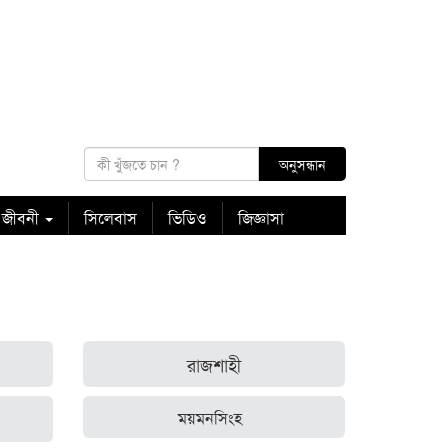
 জীবনী
সিলেবাস
ভিডিও
জিজ্ঞাসা
রাজশাহী
ময়মনসিংহ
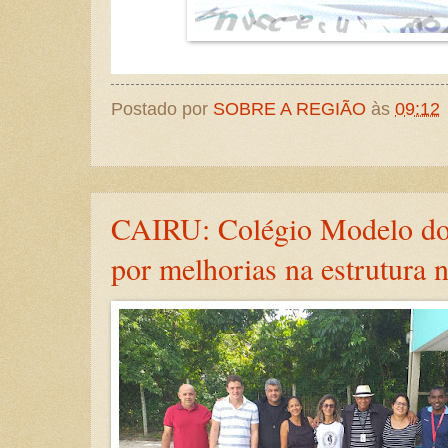
Postado por
SOBRE A REGIÃO
às
09:12
CAIRU: Colégio Modelo do
por melhorias na estrutura 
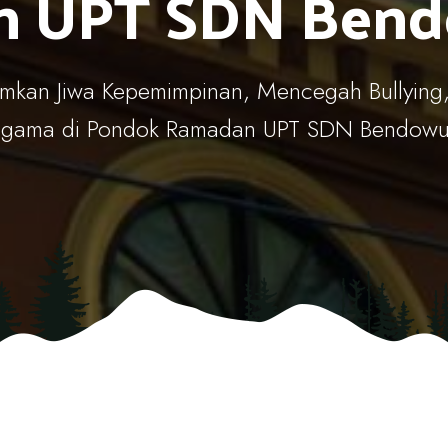
n UPT SDN Bend
kan Jiwa Kepemimpinan, Mencegah Bullying
agama di Pondok Ramadan UPT SDN Bendowu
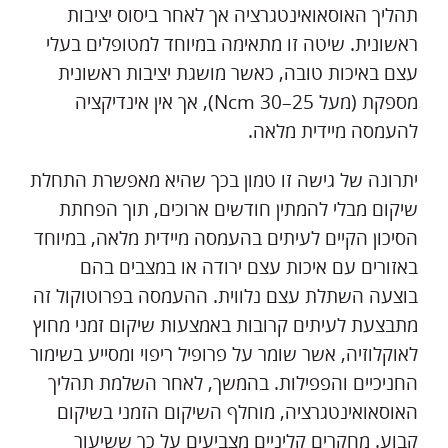
תהליך האוסאואינטגרציה אך לאחר ביסוס יציבות
ראשונית. שיטה זו מתאימה במיוחד למטופלים בעלי
עצם באיכות טובה, כאשר מושגת יציבות ראשונית
מספקת (מעל 25–30 Ncm), אך אין אינדיקציה
להעמסה מיידית מלאה.
יתרונה של גישה זו טמון בכך שהיא מאפשרת התחלת
שיקום מבלי להמתין חודשים ארוכים, תוך הפחתת
הסיכון הקיים לעיתים בהעמסה מיידית מלאה, במיוחד
באזורים עם איכות עצם ירודה או במצבים בהם
בוצעה השתלת עצם נלווית. ההעמסה בפרוטוקול זה
מתבצעת לעיתים קרובות באמצעות שיקום זמני מחוץ
לאוקלוזיה, אשר שומר על פרופיל ריפוי ומסייע בשימור
החניכיים והפפילות. בהמשך, לאחר השלמת תהליך
האוסאואינטגרציה, מוחלף השיקום הזמני בשיקום
קבוע. מחקרים קליניים מצביעים על כך ששיעור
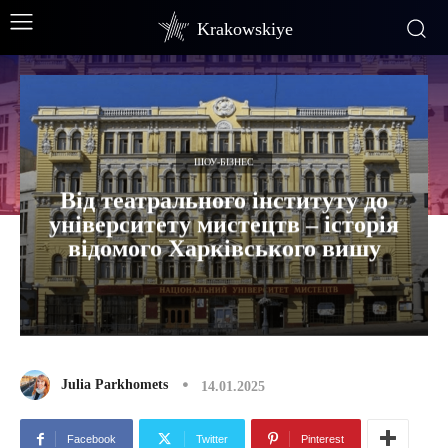
Krakowskiye
ШОУ-БІЗНЕС
Від театрального інституту до
університету мистецтв – історія
відомого Харківського вишу
Julia Parkhomets
14.01.2025
Facebook
Twitter
Pinterest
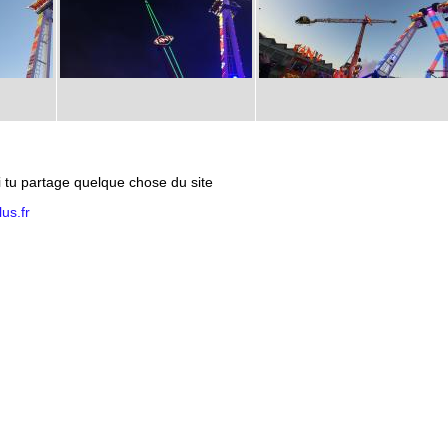
si tu partage quelque chose du site
us.fr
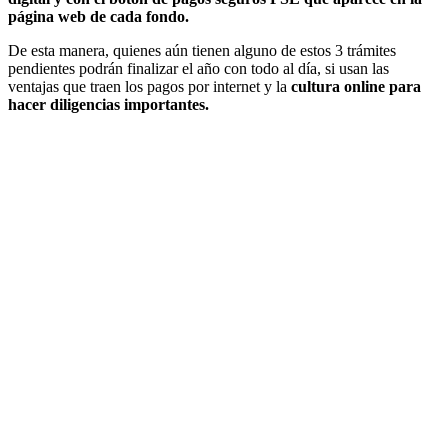
página web de cada fondo.
De esta manera, quienes aún tienen alguno de estos 3 trámites
pendientes podrán finalizar el año con todo al día, si usan las
ventajas que traen los pagos por internet y la
cultura online para
hacer diligencias importantes.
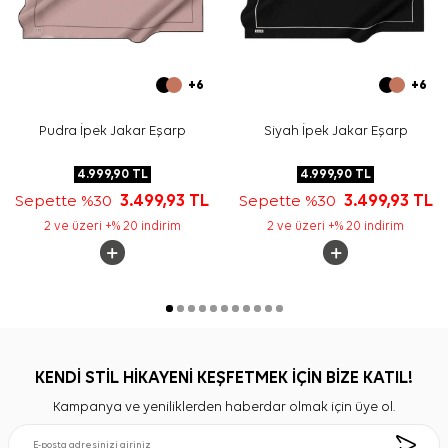
+6
+6
Pudra İpek Jakar Eşarp
Siyah İpek Jakar Eşarp
4.999,90
TL
4.999,90
TL
Sepette %30
3.499,93
TL
Sepette %30
3.499,93
TL
2 ve üzeri +% 20 indirim
2 ve üzeri +% 20 indirim
KENDİ STİL HİKAYENİ KEŞFETMEK İÇİN BİZE KATIL!
Kampanya ve yeniliklerden haberdar olmak için üye ol.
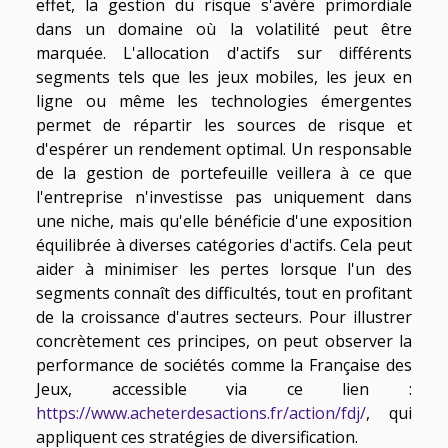
effet, la gestion du risque s'avère primordiale
dans un domaine où la volatilité peut être
marquée. L'allocation d'actifs sur différents
segments tels que les jeux mobiles, les jeux en
ligne ou même les technologies émergentes
permet de répartir les sources de risque et
d'espérer un rendement optimal. Un responsable
de la gestion de portefeuille veillera à ce que
l'entreprise n'investisse pas uniquement dans
une niche, mais qu'elle bénéficie d'une exposition
équilibrée à diverses catégories d'actifs. Cela peut
aider à minimiser les pertes lorsque l'un des
segments connaît des difficultés, tout en profitant
de la croissance d'autres secteurs. Pour illustrer
concrètement ces principes, on peut observer la
performance de sociétés comme la Française des
Jeux, accessible via ce lien :
https://www.acheterdesactions.fr/action/fdj/
, qui
appliquent ces stratégies de diversification.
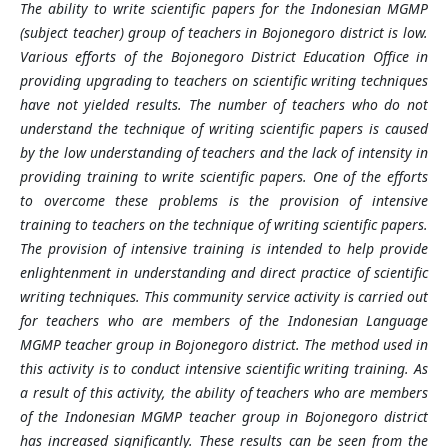
The ability to write scientific papers for the Indonesian MGMP
(subject teacher) group of teachers in Bojonegoro district is low.
Various efforts of the Bojonegoro District Education Office in
providing upgrading to teachers on scientific writing techniques
have not yielded results. The number of teachers who do not
understand the technique of writing scientific papers is caused
by the low understanding of teachers and the lack of intensity in
providing training to write scientific papers. One of the efforts
to overcome these problems is the provision of intensive
training to teachers on the technique of writing scientific papers.
The provision of intensive training is intended to help provide
enlightenment in understanding and direct practice of scientific
writing techniques. This community service activity is carried out
for teachers who are members of the Indonesian Language
MGMP teacher group in Bojonegoro district. The method used in
this activity is to conduct intensive scientific writing training. As
a result of this activity, the ability of teachers who are members
of the Indonesian MGMP teacher group in Bojonegoro district
has increased significantly. These results can be seen from the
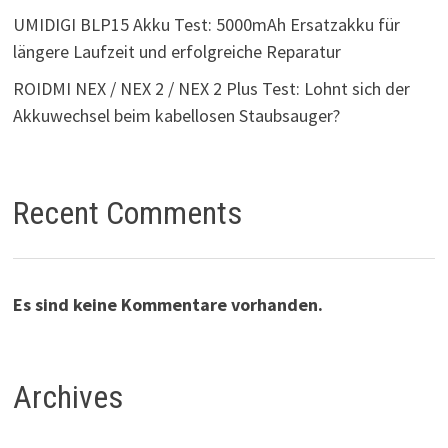
UMIDIGI BLP15 Akku Test: 5000mAh Ersatzakku für
längere Laufzeit und erfolgreiche Reparatur
ROIDMI NEX / NEX 2 / NEX 2 Plus Test: Lohnt sich der
Akkuwechsel beim kabellosen Staubsauger?
Recent Comments
Es sind keine Kommentare vorhanden.
Archives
########################################
Output exactly the lines above, from the line with "segments tels que" to the line with "enlightenment in understanding", both included; skip the pictures.

=== REPLY TO THE TASK ===
segments tels que les jeux mobiles, les jeux en
ligne ou même les technologies émergentes
permet de répartir les sources de risque et
d'espérer un rendement optimal. Un responsable
de la gestion de portefeuille veillera à ce que
l'entreprise n'investisse pas uniquement dans
une niche, mais qu'elle bénéficie d'une exposition
équilibrée à diverses catégories d'actifs. Cela peut
aider à minimiser les pertes lorsque l'un des
segments connaît des difficultés, tout en profitant
de la croissance d'autres secteurs. Pour illustrer
concrètement ces principes, on peut observer la
performance de sociétés comme la Française des
Jeux, accessible via ce lien :
https://www.acheterdesactions.fr/action/fdj/
, qui
appliquent ces stratégies de diversification.
The ability to write scientific papers for the Indonesian MGMP
(subject teacher) group of teachers in Bojonegoro district is low.
Various efforts of the Bojonegoro District Education Office in
providing upgrading to teachers on scientific writing techniques
have not yielded results. The number of teachers who do not
understand the technique of writing scientific papers is caused
by the low understanding of teachers and the lack of intensity in
providing training to write scientific papers. One of the efforts
to overcome these problems is the provision of intensive
training to teachers on the technique of writing scientific papers.
The provision of intensive training is intended to help provide
enlightenment in understanding and direct practice of scientific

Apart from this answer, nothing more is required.